Robert Wilhelm Eberhard Bunsen (; 
30 March 1811
– 16 August 1899) was a German chemist. He investigated emission spectra of heated elements, and  discovered caesium (in 1860) and rubidium (in 1861) with the physicist Gustav Kirchhoff. The Bunsen–Kirchhoff Award for spectroscopy is named after Bunsen and Kirchhoff.

Bunsen also developed several gas-analytical methods, was a pioneer in photochemistry, and did early work in the field of organic arsenic chemistry. With his laboratory assistant Peter Desaga, he developed the Bunsen burner, an improvement on the laboratory burners then in use.

Early life and education
Bunsen was  born in Göttingen, Germany in 1811, in what is now the state of Lower Saxony in Germany. Bunsen was the youngest of four sons of the University of Göttingen's chief librarian and professor of modern philology, Christian Bunsen (1770–1837).
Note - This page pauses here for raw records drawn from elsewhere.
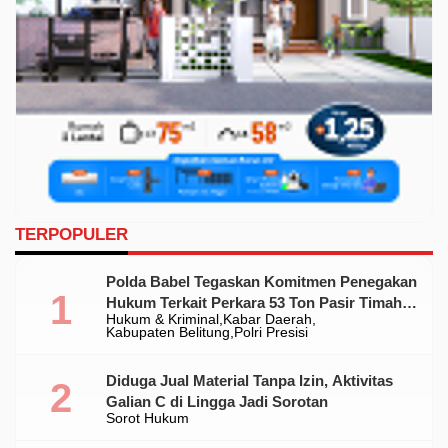
TERPOPULER
Polda Babel Tegaskan Komitmen Penegakan
Hukum Terkait Perkara 53 Ton Pasir Timah
Hukum & Kriminal
Kabar Daerah
Ilegal Di Belitung
Kabupaten Belitung
Polri Presisi
Diduga Jual Material Tanpa Izin, Aktivitas
Galian C di Lingga Jadi Sorotan
Sorot Hukum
After attending school in Holzminden, Bunsen matriculated at Göttingen in 1828 and studied chemistry with Friedrich Stromeyer, mineralogy with Johann Friedrich Ludwig Hausmann, and mathematics with Carl Friedrich Gauss. After obtaining a PhD in 1831, Bunsen spent 1832 and 1833 traveling in France, Germany, and Austria. During his journeys, Bunsen met the scientists Friedlieb Runge (who discovered aniline and in 1819 isolated caffeine), Justus von Liebig in Giessen, and Eilhard Mitscherlich in Bonn.

Academic career
In 1833, Bunsen became a lecturer at Göttingen and began experimental studies of the (in)solubility of metal salts of arsenous acid. His discovery of the use of iron oxide hydrate as a precipitating agent led to what is still today the most effective antidote against arsenic poisoning. This interdisciplinary research was carried on and published in conjunction with the physician Arnold Adolph Berthold. In 1836, Bunsen succeeded Friedrich Wöhler at the Polytechnic School of Kassel (). Bunsen taught there for three years, and then accepted an associate professorship at the University of Marburg, where he continued his studies on cacodyl derivatives. He was promoted to full professorship in 1841. While at University of Marburg, Bunsen participated in the 1846 expedition for the investigation of Iceland's volcanoes.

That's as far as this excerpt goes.